Developed by BridgeBio Pharma, Attruby was approved in November 2024. Attruby is an oral small molecule stabilizer of transthyretin, and it was designed to mimic the protective effects of TTR, which has been associated with reduced risk of vascular events. It has a wholesale acquisition cost of $19,790 for a month’s supply.

Overall, 389 participants were enrolled in the open-label extension of the ATTRibute-CM, including 263 who had received Attruby during the clinical portion of the trial and 126 who had received placebo. Patients who had received placebo were switched to Attruby during the open-label extension. The primary outcome was time to event for all-cause mortality, cardiovascular-related mortality, and first cardiovascular hospitalization.

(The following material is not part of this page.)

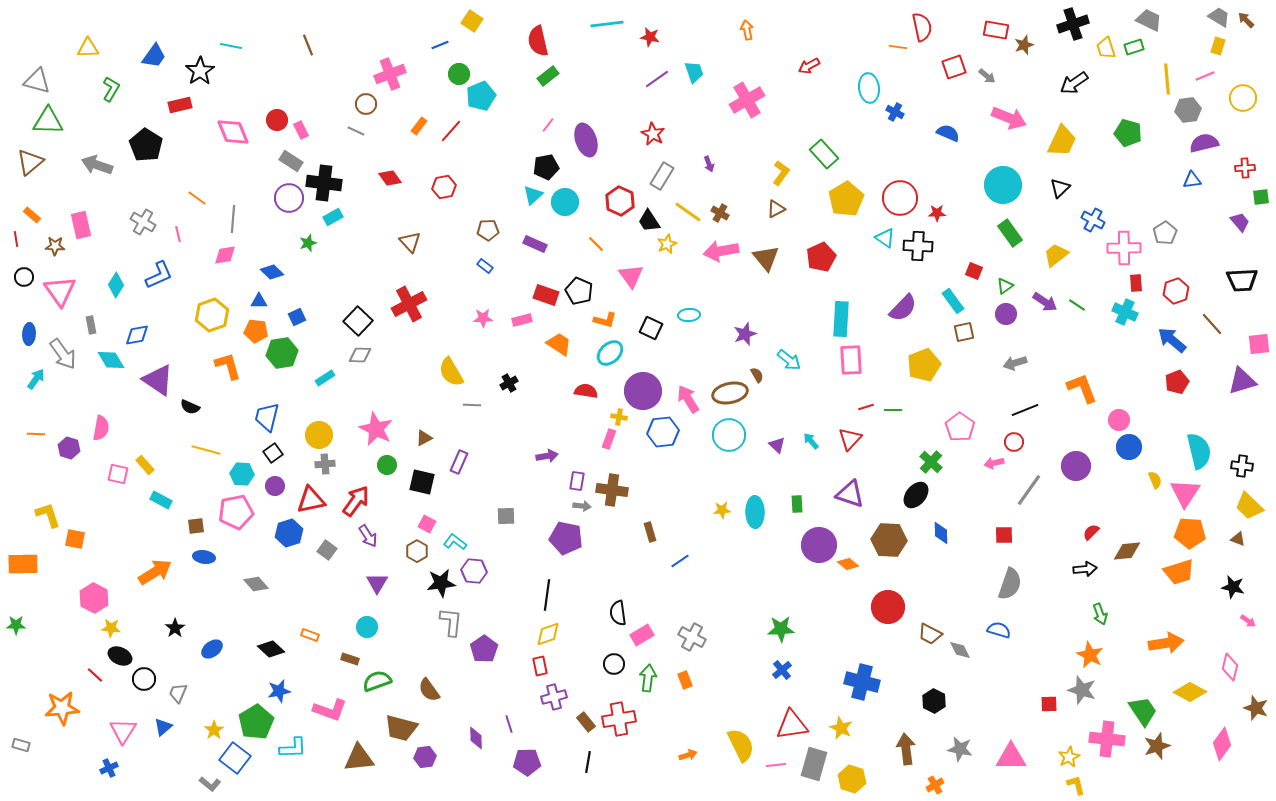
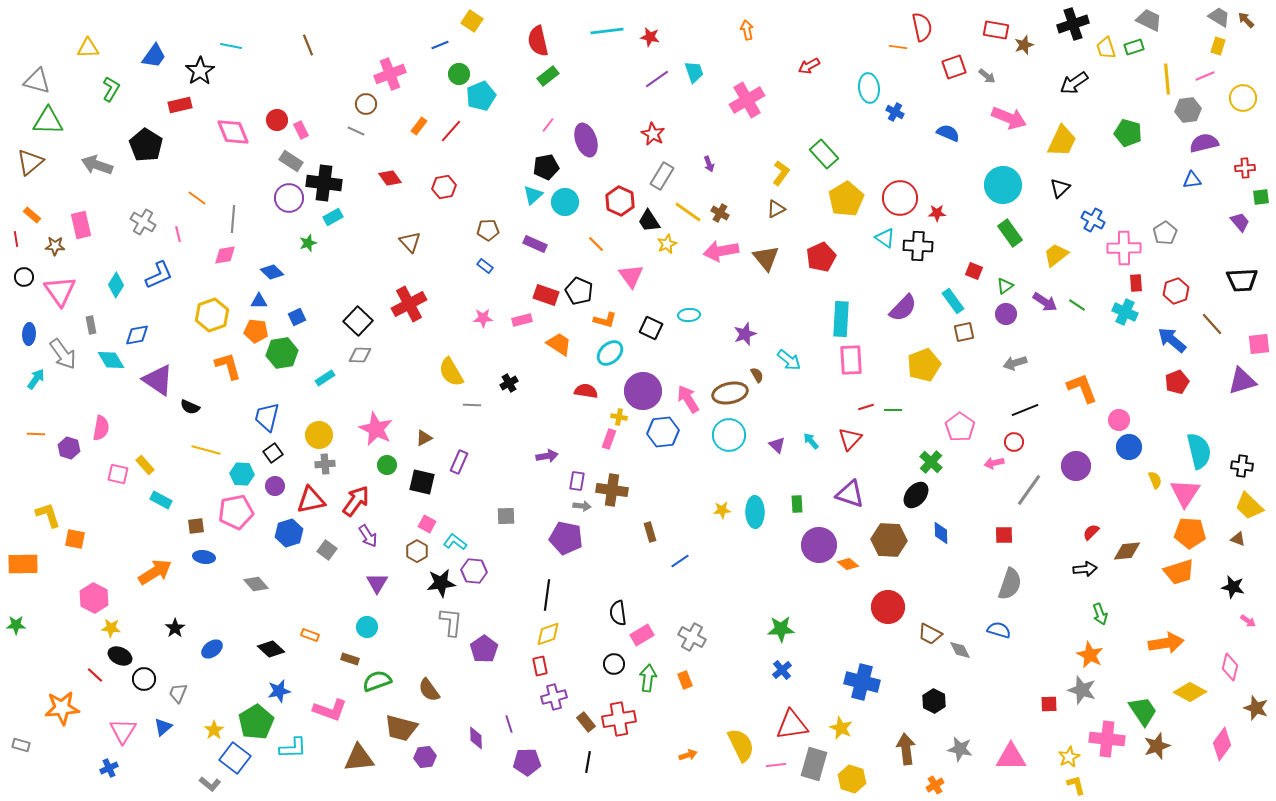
cyan line at (607, 24): moved 7 px down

At month 54, patients who had received continuous treatment with Attruby had a significant risk reduction of 44.7% in all-cause mortality and a 49.3% reduction in cardiovascular mortality. In patients who have previously received versus placebo, Attruby helps to lower NT-proBNP, which measures a protein released by the heart when under stress. Investigators also found that patients’ quality of life scores were maintained when taking Attruby.

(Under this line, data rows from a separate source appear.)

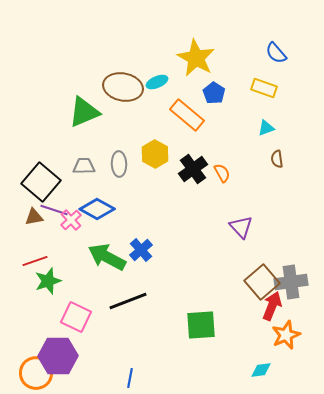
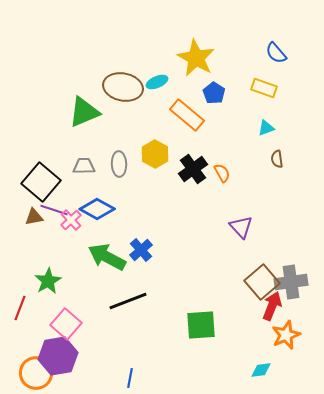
red line: moved 15 px left, 47 px down; rotated 50 degrees counterclockwise
green star: rotated 12 degrees counterclockwise
pink square: moved 10 px left, 7 px down; rotated 16 degrees clockwise
purple hexagon: rotated 9 degrees counterclockwise
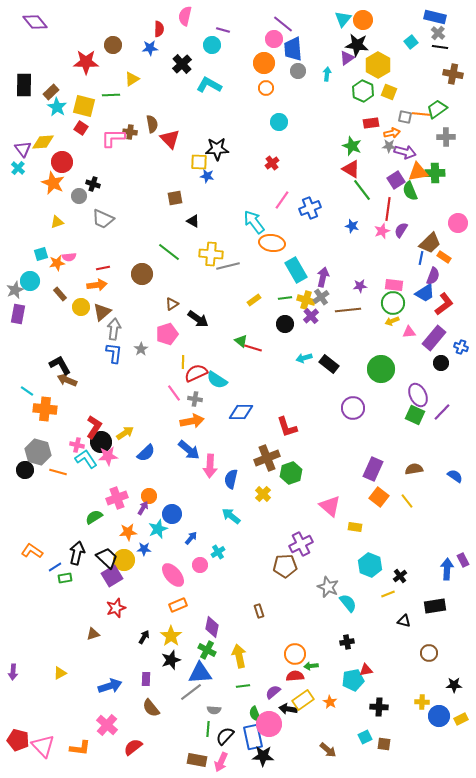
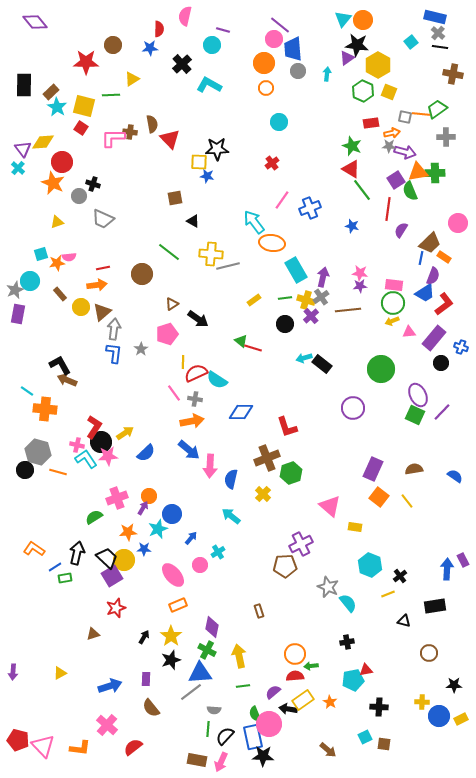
purple line at (283, 24): moved 3 px left, 1 px down
pink star at (382, 231): moved 22 px left, 42 px down; rotated 28 degrees clockwise
black rectangle at (329, 364): moved 7 px left
orange L-shape at (32, 551): moved 2 px right, 2 px up
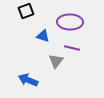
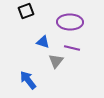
blue triangle: moved 6 px down
blue arrow: rotated 30 degrees clockwise
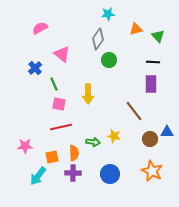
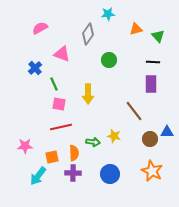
gray diamond: moved 10 px left, 5 px up
pink triangle: rotated 18 degrees counterclockwise
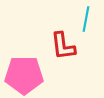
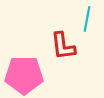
cyan line: moved 1 px right
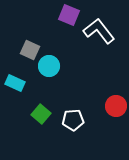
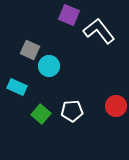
cyan rectangle: moved 2 px right, 4 px down
white pentagon: moved 1 px left, 9 px up
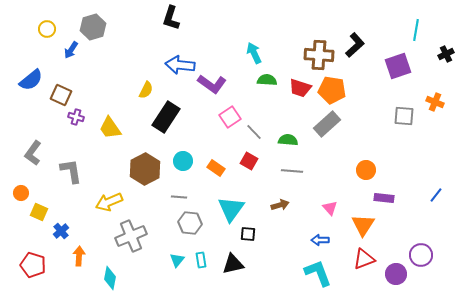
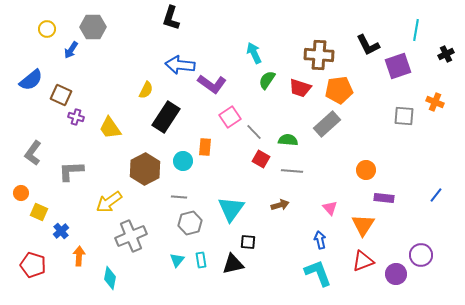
gray hexagon at (93, 27): rotated 15 degrees clockwise
black L-shape at (355, 45): moved 13 px right; rotated 105 degrees clockwise
green semicircle at (267, 80): rotated 60 degrees counterclockwise
orange pentagon at (332, 90): moved 7 px right; rotated 16 degrees counterclockwise
red square at (249, 161): moved 12 px right, 2 px up
orange rectangle at (216, 168): moved 11 px left, 21 px up; rotated 60 degrees clockwise
gray L-shape at (71, 171): rotated 84 degrees counterclockwise
yellow arrow at (109, 202): rotated 12 degrees counterclockwise
gray hexagon at (190, 223): rotated 20 degrees counterclockwise
black square at (248, 234): moved 8 px down
blue arrow at (320, 240): rotated 78 degrees clockwise
red triangle at (364, 259): moved 1 px left, 2 px down
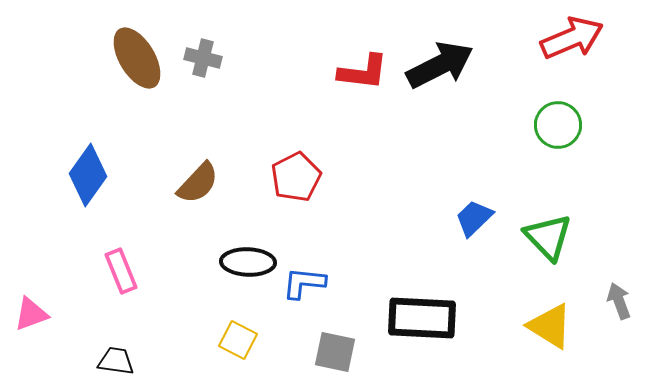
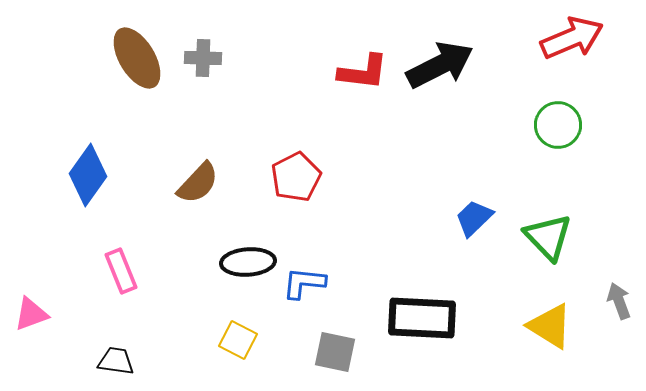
gray cross: rotated 12 degrees counterclockwise
black ellipse: rotated 6 degrees counterclockwise
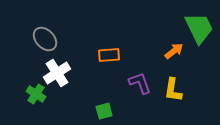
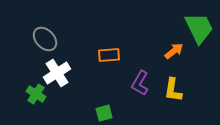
purple L-shape: rotated 130 degrees counterclockwise
green square: moved 2 px down
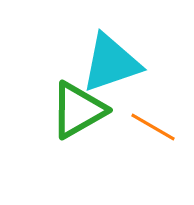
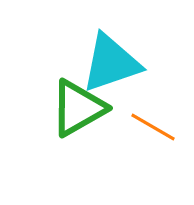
green triangle: moved 2 px up
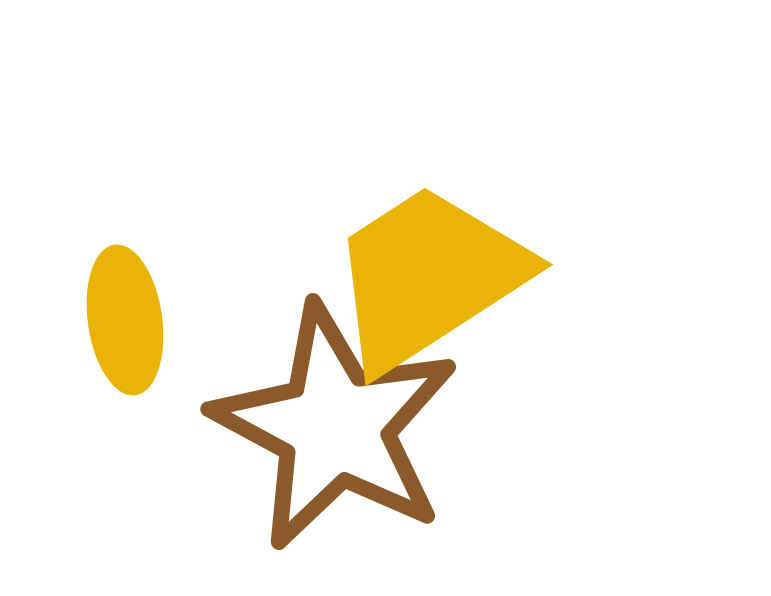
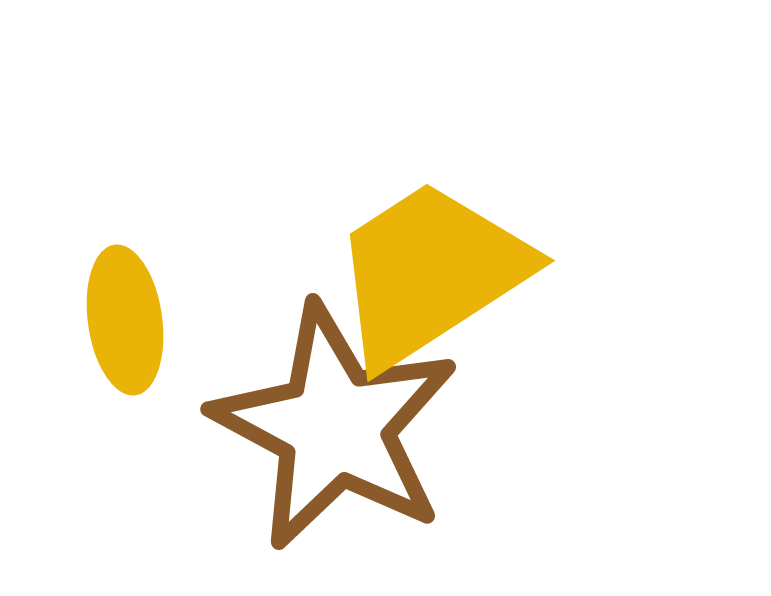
yellow trapezoid: moved 2 px right, 4 px up
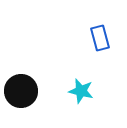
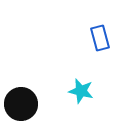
black circle: moved 13 px down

No new safety concerns were seen in the open-label extension. During the open-label extension, treatment-related adverse events occurred. Overall, 10 patients experienced treatment-related adverse events leading to drug discontinuation; 191 patients experienced treatment adverse events leading to hospitalizations and 65 patients experienced a fatal outcome.

“The ATTRibute-CM long-term data show that early and continuous treatment with acoramidis can meaningfully change the trajectory of this disease, with sustained reductions in all-cause and cardiovascular mortality, cardiovascular hospitalization, continued mitigation of NT-proBNP progression, and a favorable long-term safety profile. These findings reinforce the importance of early diagnosis followed by prompt, durable treatment to deliver sustained clinical benefit for patients,” Soman said.